** Provided data follows **
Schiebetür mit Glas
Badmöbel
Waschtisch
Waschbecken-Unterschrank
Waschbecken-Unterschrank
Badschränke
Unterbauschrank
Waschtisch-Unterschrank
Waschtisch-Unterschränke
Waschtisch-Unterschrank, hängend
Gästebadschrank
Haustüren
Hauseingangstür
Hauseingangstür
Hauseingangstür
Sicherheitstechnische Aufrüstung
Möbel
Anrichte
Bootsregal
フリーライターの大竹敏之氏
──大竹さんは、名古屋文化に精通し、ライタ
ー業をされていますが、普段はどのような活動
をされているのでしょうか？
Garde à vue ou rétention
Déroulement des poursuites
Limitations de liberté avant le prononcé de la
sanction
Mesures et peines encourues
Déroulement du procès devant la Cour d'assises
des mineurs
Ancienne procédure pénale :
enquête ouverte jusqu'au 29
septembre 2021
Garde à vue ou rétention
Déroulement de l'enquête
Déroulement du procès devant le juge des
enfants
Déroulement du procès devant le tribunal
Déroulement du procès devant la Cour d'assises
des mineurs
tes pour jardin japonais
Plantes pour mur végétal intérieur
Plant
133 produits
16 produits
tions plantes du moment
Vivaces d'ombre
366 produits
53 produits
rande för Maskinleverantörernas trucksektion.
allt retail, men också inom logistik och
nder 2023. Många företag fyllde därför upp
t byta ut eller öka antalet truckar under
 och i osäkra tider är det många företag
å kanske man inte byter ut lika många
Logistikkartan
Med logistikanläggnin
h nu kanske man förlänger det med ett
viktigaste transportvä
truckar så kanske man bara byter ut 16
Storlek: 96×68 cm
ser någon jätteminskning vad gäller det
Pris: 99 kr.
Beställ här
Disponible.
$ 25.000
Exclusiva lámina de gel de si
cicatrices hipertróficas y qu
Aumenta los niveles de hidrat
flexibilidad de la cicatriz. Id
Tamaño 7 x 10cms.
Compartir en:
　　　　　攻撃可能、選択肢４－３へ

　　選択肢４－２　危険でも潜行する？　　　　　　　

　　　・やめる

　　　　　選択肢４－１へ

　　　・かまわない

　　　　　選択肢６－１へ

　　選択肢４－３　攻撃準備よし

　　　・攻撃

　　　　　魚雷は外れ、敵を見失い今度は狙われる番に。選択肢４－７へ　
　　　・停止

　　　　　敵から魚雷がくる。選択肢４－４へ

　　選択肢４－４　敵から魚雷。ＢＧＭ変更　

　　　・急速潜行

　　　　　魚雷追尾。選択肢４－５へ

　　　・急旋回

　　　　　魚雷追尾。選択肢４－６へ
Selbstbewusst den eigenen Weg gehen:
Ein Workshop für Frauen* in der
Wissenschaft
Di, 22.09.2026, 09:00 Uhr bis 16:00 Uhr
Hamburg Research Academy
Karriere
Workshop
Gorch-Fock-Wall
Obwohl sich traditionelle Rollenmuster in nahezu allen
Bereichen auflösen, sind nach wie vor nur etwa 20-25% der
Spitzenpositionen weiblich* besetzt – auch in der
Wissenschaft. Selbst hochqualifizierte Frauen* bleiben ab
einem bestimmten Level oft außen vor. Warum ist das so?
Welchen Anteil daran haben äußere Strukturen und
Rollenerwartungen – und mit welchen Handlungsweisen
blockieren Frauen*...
** End of Provided data **
- Task to complete
Reproduce the data in full, precisely as given.

- Task solution
Schiebetür mit Glas
Badmöbel
Waschtisch
Waschbecken-Unterschrank
Waschbecken-Unterschrank
Badschränke
Unterbauschrank
Waschtisch-Unterschrank
Waschtisch-Unterschränke
Waschtisch-Unterschrank, hängend
Gästebadschrank
Haustüren
Hauseingangstür
Hauseingangstür
Hauseingangstür
Sicherheitstechnische Aufrüstung
Möbel
Anrichte
Bootsregal
フリーライターの大竹敏之氏
──大竹さんは、名古屋文化に精通し、ライタ
ー業をされていますが、普段はどのような活動
をされているのでしょうか？
Garde à vue ou rétention
Déroulement des poursuites
Limitations de liberté avant le prononcé de la
sanction
Mesures et peines encourues
Déroulement du procès devant la Cour d'assises
des mineurs
Ancienne procédure pénale :
enquête ouverte jusqu'au 29
septembre 2021
Garde à vue ou rétention
Déroulement de l'enquête
Déroulement du procès devant le juge des
enfants
Déroulement du procès devant le tribunal
Déroulement du procès devant la Cour d'assises
des mineurs
tes pour jardin japonais
Plantes pour mur végétal intérieur
Plant
133 produits
16 produits
tions plantes du moment
Vivaces d'ombre
366 produits
53 produits
rande för Maskinleverantörernas trucksektion.
allt retail, men också inom logistik och
nder 2023. Många företag fyllde därför upp
t byta ut eller öka antalet truckar under
 och i osäkra tider är det många företag
å kanske man inte byter ut lika många
Logistikkartan
Med logistikanläggnin
h nu kanske man förlänger det med ett
viktigaste transportvä
truckar så kanske man bara byter ut 16
Storlek: 96×68 cm
ser någon jätteminskning vad gäller det
Pris: 99 kr.
Beställ här
Disponible.
$ 25.000
Exclusiva lámina de gel de si
cicatrices hipertróficas y qu
Aumenta los niveles de hidrat
flexibilidad de la cicatriz. Id
Tamaño 7 x 10cms.
Compartir en:
　　　　　攻撃可能、選択肢４－３へ

　　選択肢４－２　危険でも潜行する？　　　　　　　

　　　・やめる

　　　　　選択肢４－１へ

　　　・かまわない

　　　　　選択肢６－１へ

　　選択肢４－３　攻撃準備よし

　　　・攻撃

　　　　　魚雷は外れ、敵を見失い今度は狙われる番に。選択肢４－７へ　
　　　・停止

　　　　　敵から魚雷がくる。選択肢４－４へ

　　選択肢４－４　敵から魚雷。ＢＧＭ変更　

　　　・急速潜行

　　　　　魚雷追尾。選択肢４－５へ

　　　・急旋回

　　　　　魚雷追尾。選択肢４－６へ
Selbstbewusst den eigenen Weg gehen:
Ein Workshop für Frauen* in der
Wissenschaft
Di, 22.09.2026, 09:00 Uhr bis 16:00 Uhr
Hamburg Research Academy
Karriere
Workshop
Gorch-Fock-Wall
Obwohl sich traditionelle Rollenmuster in nahezu allen
Bereichen auflösen, sind nach wie vor nur etwa 20-25% der
Spitzenpositionen weiblich* besetzt – auch in der
Wissenschaft. Selbst hochqualifizierte Frauen* bleiben ab
einem bestimmten Level oft außen vor. Warum ist das so?
Welchen Anteil daran haben äußere Strukturen und
Rollenerwartungen – und mit welchen Handlungsweisen
blockieren Frauen*...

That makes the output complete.